Slowing down a track can be a very effective way to change its mood and its impact: The almost baroque lushness and intensity of The Flaming Lips cover of Kylie's hip-swivelling poptastique song I Just Can't Get You Out Of My Head made its listeners wonder how anyone could hear Kylie's version again without feeling a twinge of regret at its fluffiness. And I still recall with astonishment how I felt when Travis covered Baby, One More Time at Glastonbury. How did they get from schoolgirl pouting to this mournful pean about losing love? I know that the Britney version was itself a cover (by ? anyone sure on this?) - much the same way as Natalie Imbruglia came to fame on an obscure non-english song (from Norway?) - but when I heard Travis covering it I found myself singing along and thinking "why does this seem to be in my head? ... oh my god!? A Britney cover?!"

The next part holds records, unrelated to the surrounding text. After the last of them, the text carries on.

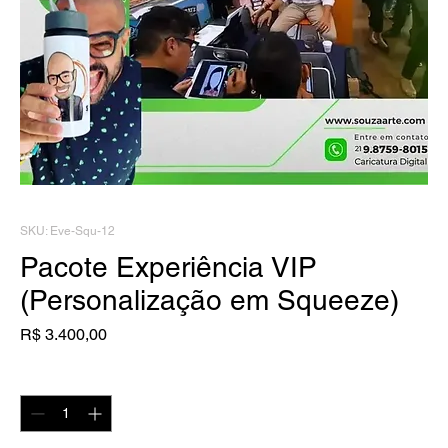
SKU: Eve-Squ-12
Pacote Experiência VIP
(Personalização em Squeeze)
Preço
R$ 3.400,00
Quantidade
*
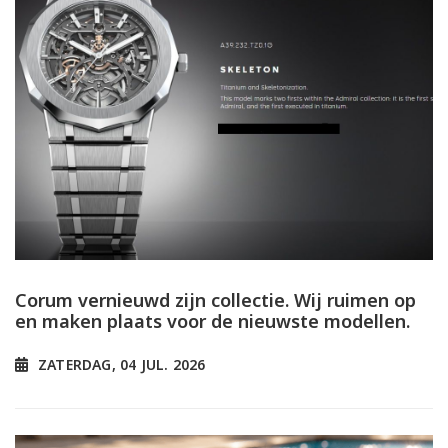
Corum vernieuwd zijn collectie. Wij ruimen op
en maken plaats voor de nieuwste modellen.
ZATERDAG, 04 JUL. 2026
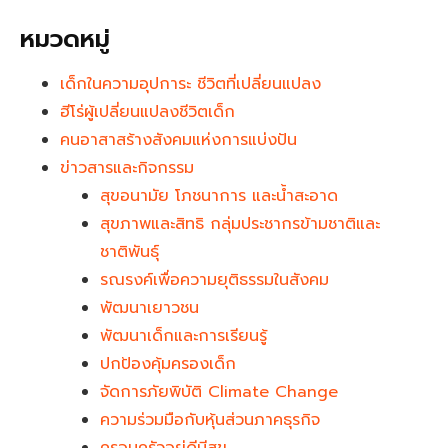
หมวดหมู่
เด็กในความอุปการะ ชีวิตที่เปลี่ยนแปลง
ฮีโร่ผู้เปลี่ยนแปลงชีวิตเด็ก
คนอาสาสร้างสังคมแห่งการแบ่งปัน
ข่าวสารและกิจกรรม
สุขอนามัย โภชนาการ และน้ำสะอาด
สุขภาพและสิทธิ กลุ่มประชากรข้ามชาติและ
ชาติพันธุ์
รณรงค์เพื่อความยุติธรรมในสังคม
พัฒนาเยาวชน
พัฒนาเด็กและการเรียนรู้
ปกป้องคุ้มครองเด็ก
จัดการภัยพิบัติ Climate Change
ความร่วมมือกับหุ้นส่วนภาคธุรกิจ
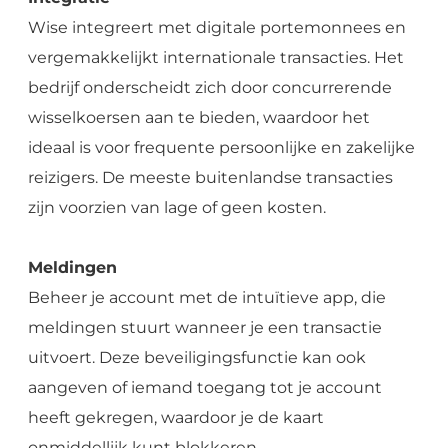
Wise integreert met digitale portemonnees en
vergemakkelijkt internationale transacties. Het
bedrijf onderscheidt zich door concurrerende
wisselkoersen aan te bieden, waardoor het
ideaal is voor frequente persoonlijke en zakelijke
reizigers. De meeste buitenlandse transacties
zijn voorzien van lage of geen kosten.
Meldingen
Beheer je account met de intuïtieve app, die
meldingen stuurt wanneer je een transactie
uitvoert. Deze beveiligingsfunctie kan ook
aangeven of iemand toegang tot je account
heeft gekregen, waardoor je de kaart
onmiddellijk kunt blokkeren.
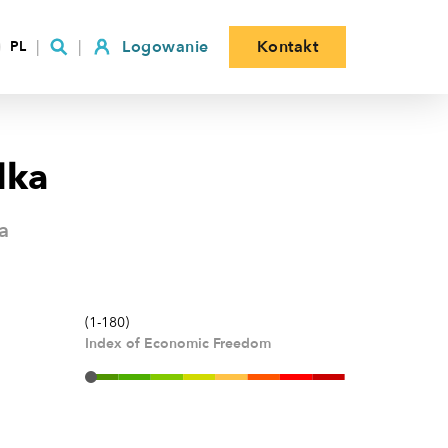
Logowanie
Kontakt
PL
dka
a
(1-180)
Index of Economic Freedom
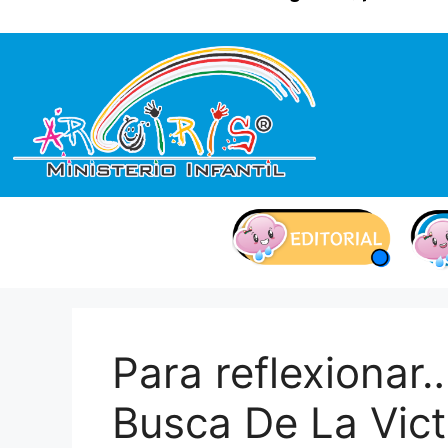
contenido
Para reflexionar
Busca De La Vict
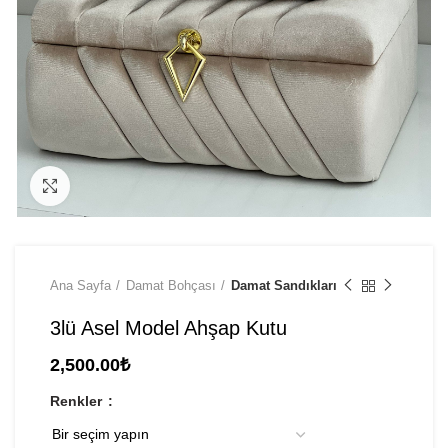
Click to enlarge
Ana Sayfa
Damat Bohçası
Damat Sandıkları
3lü Asel Model Ahşap Kutu
2,500.00
₺
Renkler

So amidst the random quotes and ramblings on this blog, I am adding a category of informing the world about excellent cover versions. You know you want it. Look at how much the Covers Project can tell you!

1 comment:

Neil said...

There's a cover going through my head, it's like silicon chip is switched to overload. Okay the song's the Boomtown Rats "I don't like Mondays" and the cover is by Tori Amos. Fantastic. Where's Johnny Pyjamas?